In the entries below, the word "اشراق" appears on some lines. Copy each of those lines.
....
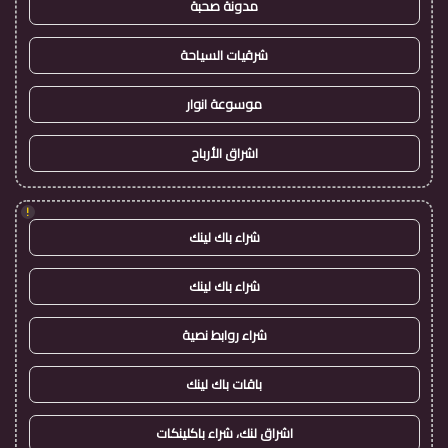
مدونة صحبة
شرقيات السياحة
موسوعة انوار
اشراق الأرباح
!
شراء باك لينك
شراء باك لينك
شراء روابط نصية
باقات باك لينك
اشراق لنك، شراء باكلينكات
....
Problem solution.
اشراق الأرباح
اشراق لنك، شراء باكلينكات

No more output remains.